FanDuel bought 42 in-game ads behind only Geico, Progressive, and DirecTV in terms of overall ad units. 52 spots aired on CBS, 27 on Fox, and 11 on NBC. There were no sportsbook ads during ABC and ESPN’s MNF telecast of the Ravens-Raiders game.
BetMGM was the only other sportsbook who bought in-game advertising, dropping around $2.7 million for nine ads, seven of which aired during Sunday afternoon on CBS.
Right now, networks have been given the discretion to run up to six gambling ads per game, which usually comes out to one during pre-game, one per quarter, and one at halftime. Whether or not that changes over time as the sector grows remains to be seen.
Gambling was the sixth biggest ad category behind insurance, cars, streaming services, quick-service restaurants, and wireless services. The ads could earn $400 million in revenue this season for leagues and their partners.
All this make investors feel tickled green. With the NFL season just begun, shares of DraftKings, Penn National Gaming Inc., and Caesars Entertainment Inc. have gained more than 20 percent in the past three weeks with predictions college and professional football bets will triple from a record last year.
With six additional states, a flood of new users is surfacing. Both online sportsbooks and traditional casinos anticipate $1.5 billion in revenue based on projections by PlayUSA, a guide for legal gambling, according to Bloomberg.

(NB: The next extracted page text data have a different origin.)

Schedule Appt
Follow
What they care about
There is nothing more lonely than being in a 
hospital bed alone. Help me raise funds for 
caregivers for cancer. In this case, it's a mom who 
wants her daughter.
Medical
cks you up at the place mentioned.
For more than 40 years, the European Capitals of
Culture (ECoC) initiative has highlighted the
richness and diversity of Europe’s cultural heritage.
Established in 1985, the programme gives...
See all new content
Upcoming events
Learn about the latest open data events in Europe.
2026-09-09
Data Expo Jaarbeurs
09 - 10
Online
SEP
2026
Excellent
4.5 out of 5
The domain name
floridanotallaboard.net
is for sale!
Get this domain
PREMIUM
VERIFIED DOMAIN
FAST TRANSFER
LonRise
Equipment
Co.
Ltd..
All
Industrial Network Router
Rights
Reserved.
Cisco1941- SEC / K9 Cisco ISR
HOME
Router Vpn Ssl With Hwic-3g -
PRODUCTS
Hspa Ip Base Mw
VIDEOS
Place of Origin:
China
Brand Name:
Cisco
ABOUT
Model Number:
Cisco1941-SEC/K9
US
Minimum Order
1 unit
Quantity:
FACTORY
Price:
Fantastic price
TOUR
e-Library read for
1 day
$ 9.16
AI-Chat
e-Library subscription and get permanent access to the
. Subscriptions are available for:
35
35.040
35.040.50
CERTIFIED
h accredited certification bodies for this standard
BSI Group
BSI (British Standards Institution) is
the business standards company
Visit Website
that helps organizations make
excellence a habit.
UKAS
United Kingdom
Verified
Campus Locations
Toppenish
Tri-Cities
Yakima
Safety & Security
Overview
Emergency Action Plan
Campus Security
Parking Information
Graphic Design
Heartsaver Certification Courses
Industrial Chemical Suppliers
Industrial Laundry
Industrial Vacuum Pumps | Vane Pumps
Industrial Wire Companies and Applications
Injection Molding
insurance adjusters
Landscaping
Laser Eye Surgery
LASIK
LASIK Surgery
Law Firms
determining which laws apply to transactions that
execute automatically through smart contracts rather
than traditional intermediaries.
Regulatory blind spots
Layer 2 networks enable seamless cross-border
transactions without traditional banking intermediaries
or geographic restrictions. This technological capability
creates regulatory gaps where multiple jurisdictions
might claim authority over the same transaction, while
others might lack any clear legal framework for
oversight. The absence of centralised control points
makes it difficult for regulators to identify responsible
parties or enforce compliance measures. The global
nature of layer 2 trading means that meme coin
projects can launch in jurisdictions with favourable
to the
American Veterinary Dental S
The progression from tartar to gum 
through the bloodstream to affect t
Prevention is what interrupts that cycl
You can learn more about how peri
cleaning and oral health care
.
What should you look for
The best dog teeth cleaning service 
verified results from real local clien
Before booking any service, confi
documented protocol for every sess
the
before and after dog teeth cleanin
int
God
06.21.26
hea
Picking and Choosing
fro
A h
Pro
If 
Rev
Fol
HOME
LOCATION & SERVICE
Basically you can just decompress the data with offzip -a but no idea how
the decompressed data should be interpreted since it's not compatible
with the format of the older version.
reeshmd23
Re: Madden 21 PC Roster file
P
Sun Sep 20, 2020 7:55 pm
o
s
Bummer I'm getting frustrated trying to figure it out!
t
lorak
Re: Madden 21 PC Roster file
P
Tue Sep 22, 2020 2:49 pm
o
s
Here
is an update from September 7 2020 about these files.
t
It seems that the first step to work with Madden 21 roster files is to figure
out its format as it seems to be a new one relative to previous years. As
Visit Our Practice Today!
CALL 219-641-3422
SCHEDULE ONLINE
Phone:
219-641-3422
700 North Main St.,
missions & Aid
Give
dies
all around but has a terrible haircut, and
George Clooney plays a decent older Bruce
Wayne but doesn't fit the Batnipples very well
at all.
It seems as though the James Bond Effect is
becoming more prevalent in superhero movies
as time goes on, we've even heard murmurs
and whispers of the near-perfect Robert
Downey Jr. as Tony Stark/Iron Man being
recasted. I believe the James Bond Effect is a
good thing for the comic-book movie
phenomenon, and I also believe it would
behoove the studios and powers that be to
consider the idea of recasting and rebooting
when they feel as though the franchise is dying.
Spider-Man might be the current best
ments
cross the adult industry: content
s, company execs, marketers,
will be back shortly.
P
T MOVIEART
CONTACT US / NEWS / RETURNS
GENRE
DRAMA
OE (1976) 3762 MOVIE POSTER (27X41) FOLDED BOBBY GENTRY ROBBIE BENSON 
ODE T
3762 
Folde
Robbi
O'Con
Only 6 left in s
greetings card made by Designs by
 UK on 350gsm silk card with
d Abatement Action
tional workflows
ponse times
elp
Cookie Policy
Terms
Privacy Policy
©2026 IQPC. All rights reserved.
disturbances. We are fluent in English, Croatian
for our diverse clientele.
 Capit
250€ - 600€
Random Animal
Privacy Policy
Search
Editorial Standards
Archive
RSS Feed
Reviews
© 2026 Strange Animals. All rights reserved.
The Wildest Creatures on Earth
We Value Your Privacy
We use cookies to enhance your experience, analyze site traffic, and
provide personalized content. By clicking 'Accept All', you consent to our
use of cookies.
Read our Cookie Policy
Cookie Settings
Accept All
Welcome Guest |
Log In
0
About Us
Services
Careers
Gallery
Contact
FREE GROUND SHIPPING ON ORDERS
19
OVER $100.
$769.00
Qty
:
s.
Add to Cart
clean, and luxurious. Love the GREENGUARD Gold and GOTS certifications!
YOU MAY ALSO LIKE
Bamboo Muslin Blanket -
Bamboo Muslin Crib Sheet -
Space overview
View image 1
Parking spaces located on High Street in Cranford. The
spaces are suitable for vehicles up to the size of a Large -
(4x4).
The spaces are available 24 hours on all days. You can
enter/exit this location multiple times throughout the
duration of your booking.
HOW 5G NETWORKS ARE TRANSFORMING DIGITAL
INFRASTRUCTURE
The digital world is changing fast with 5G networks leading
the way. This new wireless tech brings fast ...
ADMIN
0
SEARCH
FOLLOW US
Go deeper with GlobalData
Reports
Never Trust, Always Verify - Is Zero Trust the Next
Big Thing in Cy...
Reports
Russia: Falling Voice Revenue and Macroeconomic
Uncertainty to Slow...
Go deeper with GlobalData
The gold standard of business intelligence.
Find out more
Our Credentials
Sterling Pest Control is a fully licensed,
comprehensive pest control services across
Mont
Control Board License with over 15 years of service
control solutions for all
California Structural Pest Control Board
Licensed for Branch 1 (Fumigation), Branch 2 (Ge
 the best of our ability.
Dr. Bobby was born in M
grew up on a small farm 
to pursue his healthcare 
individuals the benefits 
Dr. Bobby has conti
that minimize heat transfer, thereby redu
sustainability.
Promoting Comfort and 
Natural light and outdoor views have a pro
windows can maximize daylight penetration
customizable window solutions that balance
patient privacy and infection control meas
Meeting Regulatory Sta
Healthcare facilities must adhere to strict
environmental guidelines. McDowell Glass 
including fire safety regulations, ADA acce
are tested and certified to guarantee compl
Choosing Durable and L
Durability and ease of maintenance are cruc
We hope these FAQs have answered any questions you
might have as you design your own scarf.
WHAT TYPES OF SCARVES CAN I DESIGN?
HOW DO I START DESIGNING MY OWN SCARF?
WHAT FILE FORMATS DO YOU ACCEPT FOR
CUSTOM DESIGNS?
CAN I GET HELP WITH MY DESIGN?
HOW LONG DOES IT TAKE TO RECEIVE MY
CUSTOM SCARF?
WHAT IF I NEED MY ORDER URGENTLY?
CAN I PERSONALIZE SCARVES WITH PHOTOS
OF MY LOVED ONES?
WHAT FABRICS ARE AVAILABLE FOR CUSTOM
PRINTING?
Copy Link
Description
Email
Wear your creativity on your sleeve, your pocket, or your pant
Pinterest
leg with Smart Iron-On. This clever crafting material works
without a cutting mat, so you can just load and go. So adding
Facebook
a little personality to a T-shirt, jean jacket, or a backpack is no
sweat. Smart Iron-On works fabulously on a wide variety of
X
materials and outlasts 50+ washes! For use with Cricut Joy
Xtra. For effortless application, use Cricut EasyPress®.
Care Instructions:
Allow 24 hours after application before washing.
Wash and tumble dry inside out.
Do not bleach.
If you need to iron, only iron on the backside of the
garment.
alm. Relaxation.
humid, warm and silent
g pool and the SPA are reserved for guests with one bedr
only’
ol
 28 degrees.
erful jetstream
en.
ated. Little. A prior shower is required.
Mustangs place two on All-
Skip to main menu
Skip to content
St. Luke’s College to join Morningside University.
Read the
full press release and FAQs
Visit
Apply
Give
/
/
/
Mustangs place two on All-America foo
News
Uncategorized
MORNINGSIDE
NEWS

“It’s very seldom to see the market segment grow in front of you so quickly,” said Yaniv Sherman, U.S. head of betting platform 888 Holdings Plc. “There’s no way around it. The U.S. represents the biggest regulated online gaming opportunity in recent history.”
By 2025, the total value of wagers placed in the U.S. could reach $180 billion, according to an analyst with Cathie Wood’s ARK Investment Management LLC. Wall Street doesn’t expect companies will see profits until at least 2024. Sportsbooks can make money by moving odds, hoping for a balance on both sides of the wager.
Shares of DraftKings are only expected to gain 13 percent over the next 12 months, according to price target data compiled by Bloomberg.
“There will be massive sector growth, but the reason to be skeptical in the medium-term is that you can’t spend more money than you’re making forever,” said Jason Ader, chief executive officer at SpringOwl Asset Management.